Voilà pourquoi il faut créer des récits préalables : Oui, ça va s’effondrer mais on va faire ceci et cela pour s’y adapter et ça va aller. Par exemple, anticiper l’exode de citadins en préparant les communes rurales à les accueillir. Ce que j’essaie de faire, c’est d’éviter au maximum les violences grâce à un peu de préparation et de bon sens. Au fond, c’est un peu le SAV de la collapsologie qui m’intéresse. Les grandes idées ont été synthétisées, maintenant comment passe-t-on à l’action ?
- C’est donc la raison qui vous a poussé à fonder l’association SOS Maires. En quoi consiste son action ? Pourquoi les maires ?
Le maire, on le voit avec la crise des Gilets jaunes, est le premier représentant de la République au contact des citoyens. Quand vous avez une crise, c’est d’abord lui qui est saisi puis éventuellement le préfet et tous les échelons de l’Etat. Et c’est aussi quelqu’un qui a une responsabilité légale envers ses administrés. Si un panneau de basket s’effondre sur un élève, c’est vers le maire que l’on va se tourner. Et d’autant plus en cas de crise.
Et le maire n’est pas dépourvu de moyens. Il y a par exemple le DICRIM, le document d’information communal sur les risques majeurs, que chaque mairie doit compléter et qui définit sa stratégie face aux crises. C’est un outil puissant qui peut être utilisé pour améliorer la résilience d’un territoire.
Notre but avec SOS Maires, c’est d’abord d’alerter les élus sur ces risques majeurs par des conférences. Mais aussi de les guider vers des ressources pratiques. Il y a par exemple le réseau des villes en transition, et plusieurs communes françaises dont Ungersheim, Langouët ou Loos-en-Gohelle développent des initiatives locales de résilience. Cela va de la recherche d’une autonomie alimentaire et énergétique à une meilleure démocratie locale.

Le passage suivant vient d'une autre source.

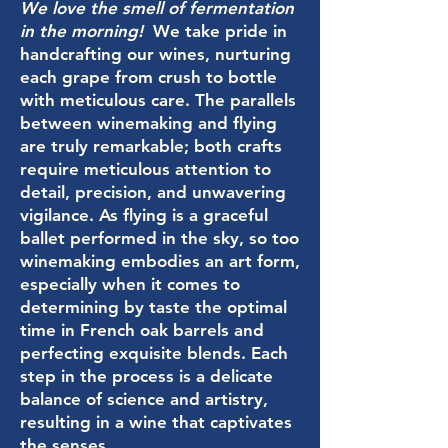
We love the smell of fermentation
in the morning!
We take pride in
handcrafting our wines, nurturing
each grape from crush to bottle
with meticulous care. The parallels
between winemaking and flying
are truly remarkable; both crafts
require meticulous attention to
detail, precision, and unwavering
vigilance. As flying is a graceful
ballet performed in the sky, so too
winemaking embodies an art form,
especially when it comes to
determining by taste the optimal
time in French oak barrels and
perfecting exquisite blends. Each
step in the process is a delicate
balance of science and artistry,
resulting in a wine that captivates
the senses.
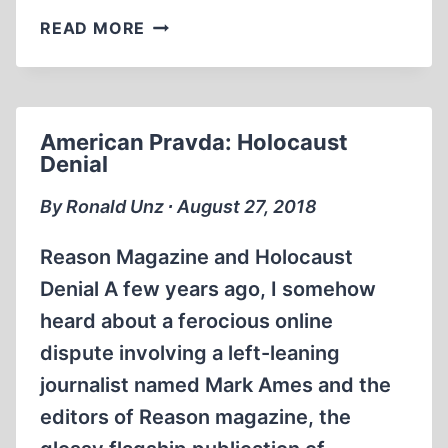
BOOK
READ MORE
ANNOUNCEMENTS
American Pravda: Holocaust
Denial
By Ronald Unz ∙ August 27, 2018
Reason Magazine and Holocaust
Denial A few years ago, I somehow
heard about a ferocious online
dispute involving a left-leaning
journalist named Mark Ames and the
editors of Reason magazine, the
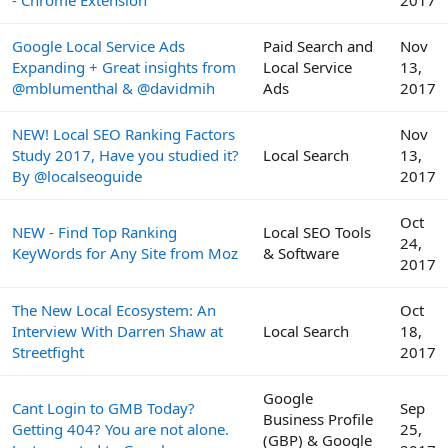
- Chrome Extension
2017
Google Local Service Ads
Paid Search and
Nov
Expanding + Great insights from
Local Service
13,
@mblumenthal & @davidmih
Ads
2017
NEW! Local SEO Ranking Factors
Nov
Study 2017, Have you studied it?
Local Search
13,
By @localseoguide
2017
Oct
NEW - Find Top Ranking
Local SEO Tools
24,
KeyWords for Any Site from Moz
& Software
2017
The New Local Ecosystem: An
Oct
Interview With Darren Shaw at
Local Search
18,
Streetfight
2017
Google
Cant Login to GMB Today?
Sep
Business Profile
Getting 404? You are not alone.
25,
(GBP) & Google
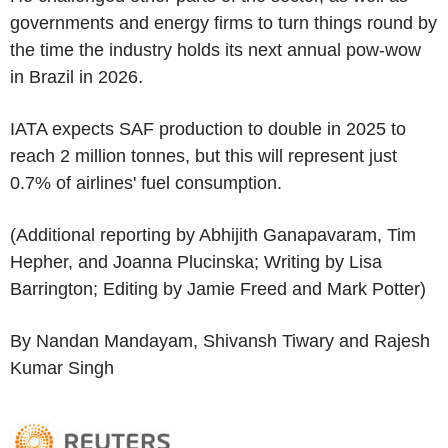
governments and energy firms to turn things round by
the time the industry holds its next annual pow-wow
in Brazil in 2026.
IATA expects SAF production to double in 2025 to
reach 2 million tonnes, but this will represent just
0.7% of airlines' fuel consumption.
(Additional reporting by Abhijith Ganapavaram, Tim
Hepher, and Joanna Plucinska; Writing by Lisa
Barrington; Editing by Jamie Freed and Mark Potter)
By Nandan Mandayam, Shivansh Tiwary and Rajesh
Kumar Singh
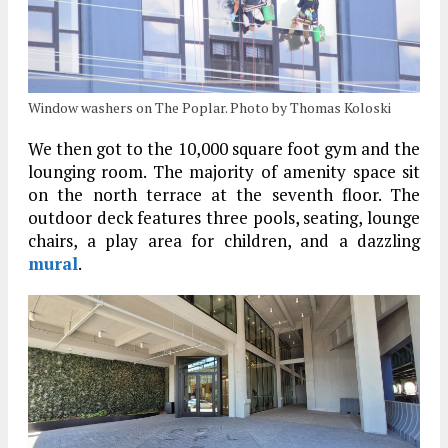
Window washers on The Poplar. Photo by Thomas Koloski
We then got to the 10,000 square foot gym and the
lounging room. The majority of amenity space sit
on the north terrace at the seventh floor. The
outdoor deck features three pools, seating, lounge
chairs, a play area for children, and a dazzling
mural
.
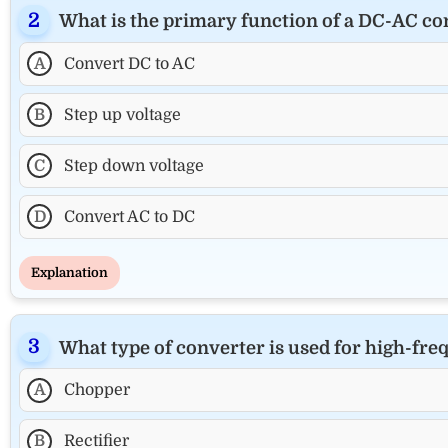
What is the primary function of a DC-AC co
A
Convert DC to AC
B
Step up voltage
C
Step down voltage
D
Convert AC to DC
Explanation
What type of converter is used for high-fr
A
Chopper
B
Rectifier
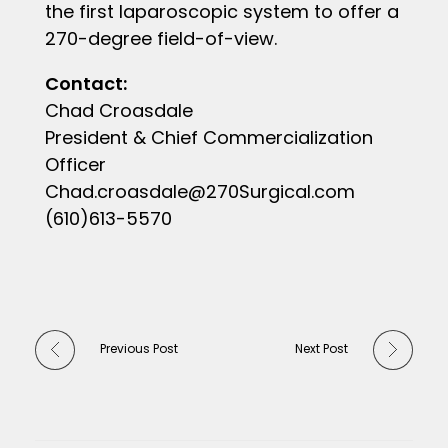
the first laparoscopic system to offer a
270-degree field-of-view.
Contact:
Chad Croasdale
President & Chief Commercialization
Officer
Chad.croasdale@270Surgical.com
(610)613-5570
Previous Post
Next Post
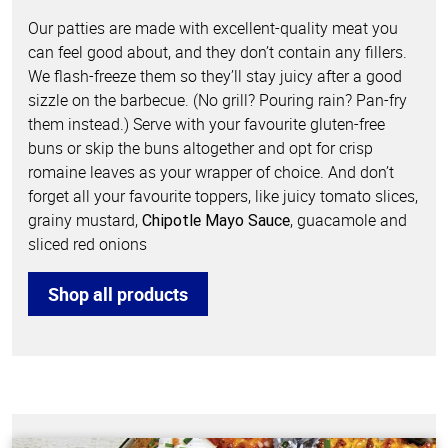
Our patties are made with excellent-quality meat you
can feel good about, and they don’t contain any fillers.
We flash-freeze them so they’ll stay juicy after a good
sizzle on the barbecue. (No grill? Pouring rain? Pan-fry
them instead.) Serve with your favourite gluten-free
buns or skip the buns altogether and opt for crisp
romaine leaves as your wrapper of choice. And don’t
forget all your favourite toppers, like juicy tomato slices,
grainy mustard,
, guacamole and
Chipotle Mayo Sauce
sliced red onions
Shop all products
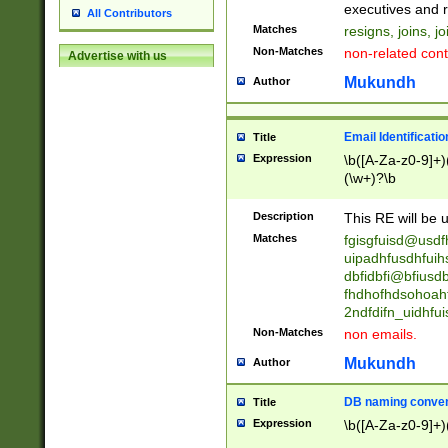
reassumes posit
executives and r
All Contributors
promoted to| ha
Matches
resigns, joins, j
will succeed| h
Non-Matches
non-related cont
Advertise with us
promoted to| has
reassumes posit
Mukundh
Author
additional (role|
transferred| has 
stepp(ed|ing) d
Email Identificati
Title
retired| (has|he
Expression
\b([A-Za-z0-9]+)
(T|t)erminat(ed|s|
(\w+)?\b
stopped working| 
notified| will lea
Description
This RE will be u
been|has)? elect
Matches
fgisgfuisd@usd
uipadhfusdhfuih
dbfidbfi@bfiusd
fhdhofhdsohoahf
2ndfdifn_uidhfu
Non-Matches
non emails.
Mukundh
Author
DB naming conven
Title
Expression
\b([A-Za-z0-9]+)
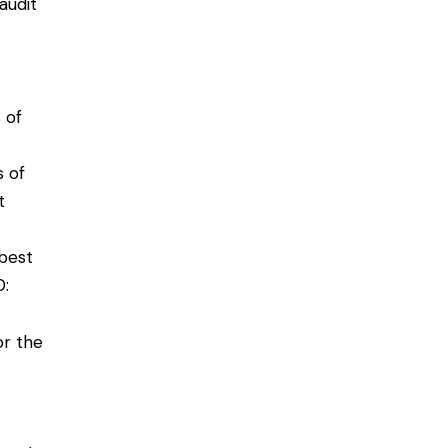
audit
 of
s of
t
best
0
:
or the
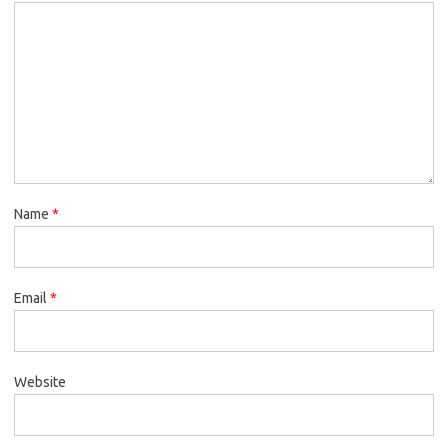
Name
*
Email
*
Website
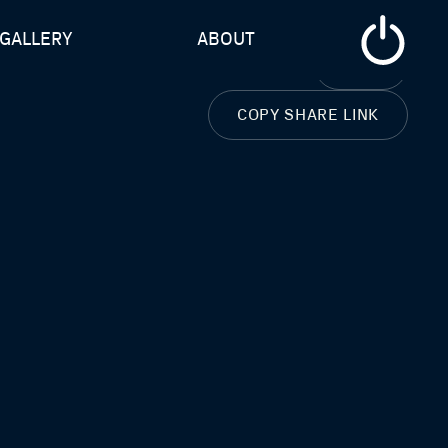
GALLERY
ABOUT
CLOSE
COPY SHARE LINK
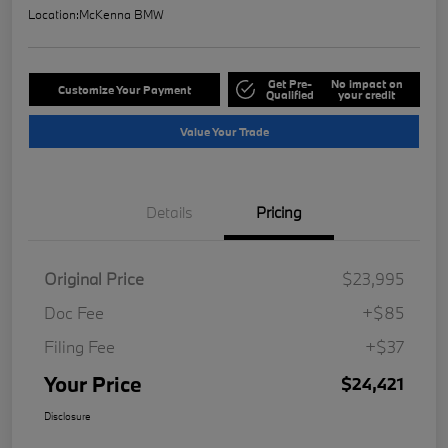
Location:
McKenna BMW
Get Pre-
No impact on
Customize Your Payment
Qualified
your credit
Value Your Trade
Details
Pricing
Original Price
$23,995
Doc Fee
+$85
Filing Fee
+$37
Your Price
$24,421
Disclosure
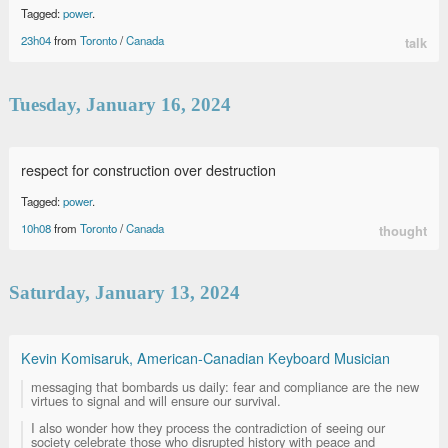
Tagged:
power
.
23h04
from
Toronto
/
Canada
talk
Tuesday, January 16, 2024
respect for construction over destruction
Tagged:
power
.
10h08
from
Toronto
/
Canada
thought
Saturday, January 13, 2024
Kevin Komisaruk, American-Canadian Keyboard Musician
messaging that bombards us daily: fear and compliance are the new
virtues to signal and will ensure our survival.
I also wonder how they process the contradiction of seeing our
society celebrate those who disrupted history with peace and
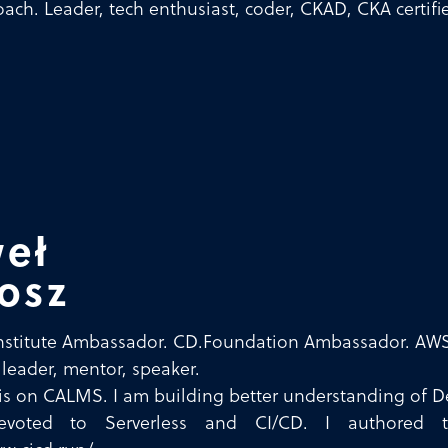
ach. Leader, tech enthusiast, coder, CKAD, CKA certifi
eł
osz
nstitute Ambassador. CD.Foundation Ambassador. AWS
 leader, mentor, speaker.
is on CALMS. I am building better understanding of De
voted to Serverless and CI/CD. I authored t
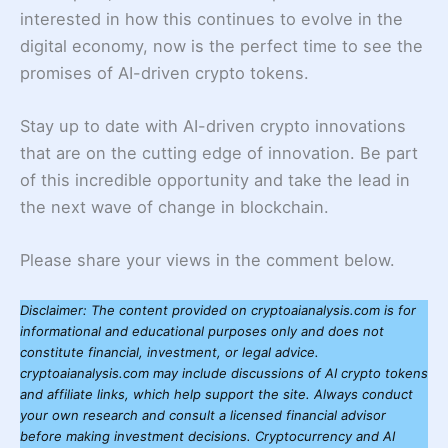
interested in how this continues to evolve in the
digital economy, now is the perfect time to see the
promises of AI-driven crypto tokens.
Stay up to date with AI-driven crypto innovations
that are on the cutting edge of innovation. Be part
of this incredible opportunity and take the lead in
the next wave of change in blockchain.
Please share your views in the comment below.
Disclaimer: The content provided on cryptoaianalysis.com is for
informational and educational purposes only and does not
constitute financial, investment, or legal advice.
cryptoaianalysis.com may include discussions of AI crypto tokens
and affiliate links, which help support the site. Always conduct
your own research and consult a licensed financial advisor
before making investment decisions. Cryptocurrency and AI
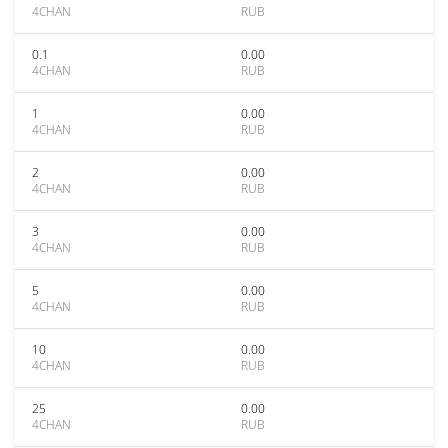
4CHAN
RUB
0.1
0.00
4CHAN
RUB
1
0.00
4CHAN
RUB
2
0.00
4CHAN
RUB
3
0.00
4CHAN
RUB
5
0.00
4CHAN
RUB
10
0.00
4CHAN
RUB
25
0.00
4CHAN
RUB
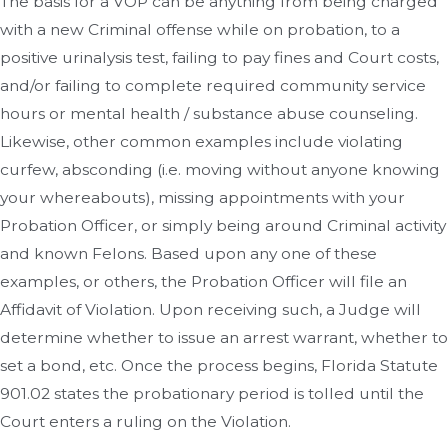
The basis for a VOP can be anything from being charged
with a new Criminal offense while on probation, to a
positive urinalysis test, failing to pay fines and Court costs,
and/or failing to complete required community service
hours or mental health / substance abuse counseling.
Likewise, other common examples include violating
curfew, absconding (i.e. moving without anyone knowing
your whereabouts), missing appointments with your
Probation Officer, or simply being around Criminal activity
and known Felons. Based upon any one of these
examples, or others, the Probation Officer will file an
Affidavit of Violation. Upon receiving such, a Judge will
determine whether to issue an arrest warrant, whether to
set a bond, etc. Once the process begins, Florida Statute
901.02 states the probationary period is tolled until the
Court enters a ruling on the Violation.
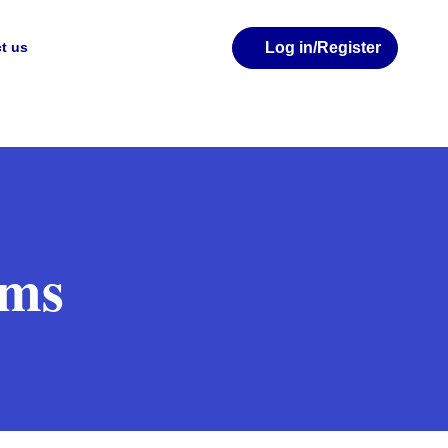
Log in
/Register
t us
rms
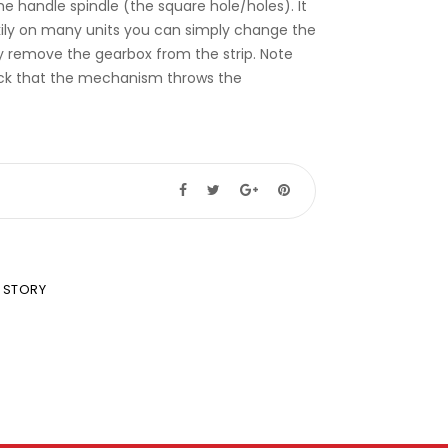
e handle spindle (the square hole/holes). It
Luckily on many units you can simply change the
y remove the gearbox from the strip. Note
heck that the mechanism throws the
 STORY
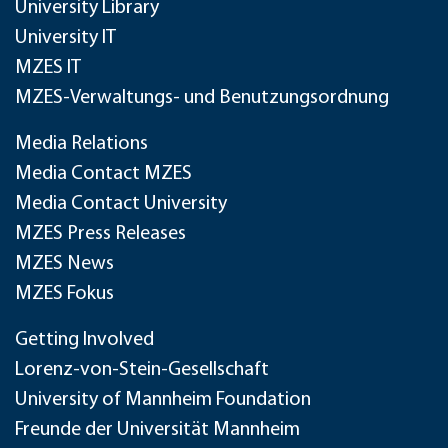
University Library
University IT
MZES IT
MZES-Verwaltungs- und Benutzungsordnung
Media Relations
Media Contact MZES
Media Contact University
MZES Press Releases
MZES News
MZES Fokus
Getting Involved
Lorenz-von-Stein-Gesellschaft
University of Mannheim Foundation
Freunde der Universität Mannheim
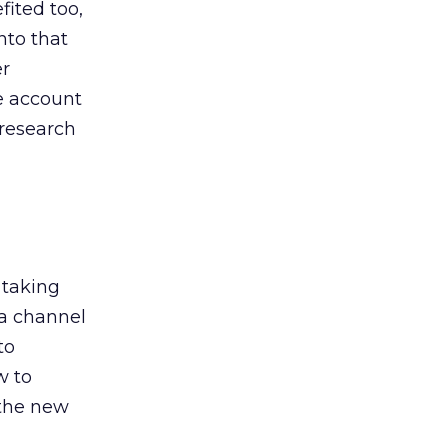
ited too,
nto that
er
he account
 research
 taking
 a channel
to
w to
 the new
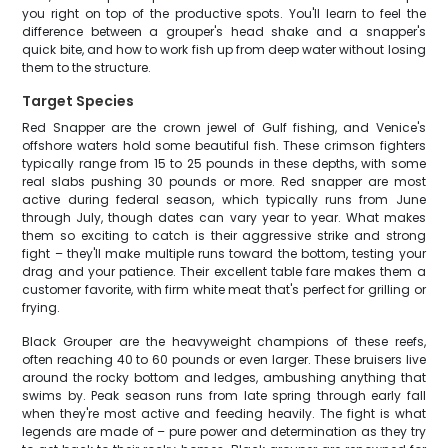
you right on top of the productive spots. You'll learn to feel the
difference between a grouper's head shake and a snapper's
quick bite, and how to work fish up from deep water without losing
them to the structure.
Target Species
Red Snapper are the crown jewel of Gulf fishing, and Venice's
offshore waters hold some beautiful fish. These crimson fighters
typically range from 15 to 25 pounds in these depths, with some
real slabs pushing 30 pounds or more. Red snapper are most
active during federal season, which typically runs from June
through July, though dates can vary year to year. What makes
them so exciting to catch is their aggressive strike and strong
fight – they'll make multiple runs toward the bottom, testing your
drag and your patience. Their excellent table fare makes them a
customer favorite, with firm white meat that's perfect for grilling or
frying.
Black Grouper are the heavyweight champions of these reefs,
often reaching 40 to 60 pounds or even larger. These bruisers live
around the rocky bottom and ledges, ambushing anything that
swims by. Peak season runs from late spring through early fall
when they're most active and feeding heavily. The fight is what
legends are made of – pure power and determination as they try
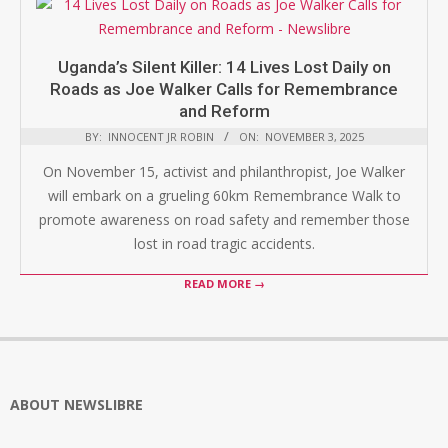
Uganda’s Silent Killer: 14 Lives Lost Daily on
Roads as Joe Walker Calls for Remembrance
and Reform
BY:
INNOCENT JR ROBIN
ON:
NOVEMBER 3, 2025
On November 15, activist and philanthropist, Joe Walker
will embark on a grueling 60km Remembrance Walk to
promote awareness on road safety and remember those
lost in road tragic accidents.
READ MORE →
ABOUT NEWSLIBRE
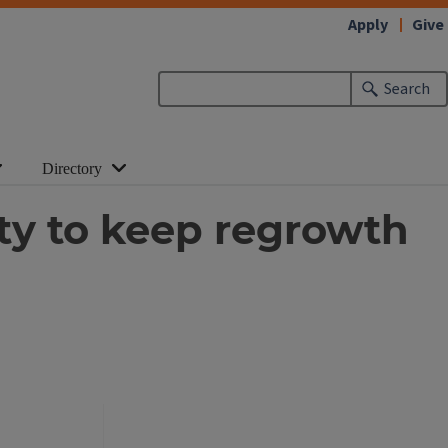
Apply
Give
Search
Directory
lity to keep regrowth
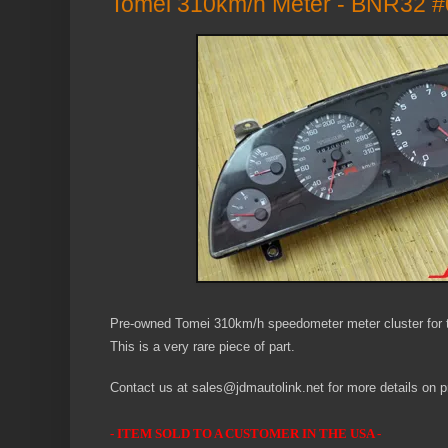
Tomei 310km/h Meter - BNR32 #
Pre-owned Tomei 310km/h speedometer meter cluster for 
This is a very rare piece of part.
Contact us at sales@jdmautolink.net for more details on pr
- ITEM SOLD TO A CUSTOMER IN THE USA -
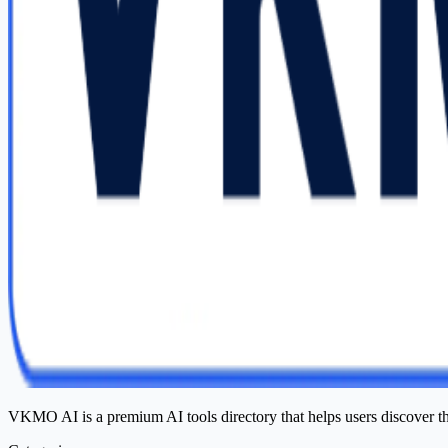
VKMO AI is a premium AI tools directory that helps users discover t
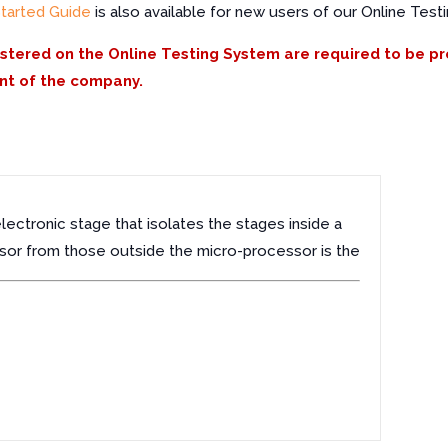
Started Guide
is also available for new users of our Online Test
istered on the Online Testing System are required to be p
nt of the company.
lectronic stage that isolates the stages inside a
or from those outside the micro-processor is the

- Comment voyez-vous la situation dans dix ans ?
Je la vois très heureuse ! Enfin, si l’on réagit à temps. Je ne pense pas que la France soit un pays comme les autres. Je ne dis pas ça pour faire “cocorico” mais l’histoire montre que nous sommes souvent précurseurs sur les autres. Il n’y a qu’à voir le programme du Conseil National de la Résistance, les “jours heureux“, qui a été écrit en plein enfer ! Et on lui doit la Sécurité sociale et la majorité de nos droits sociaux. Notre meilleure chance de survie, ce n’est pas de nous enfermer dans un bunker, mais de considérer l’utopie avec pragmatisme pour mieux la construire.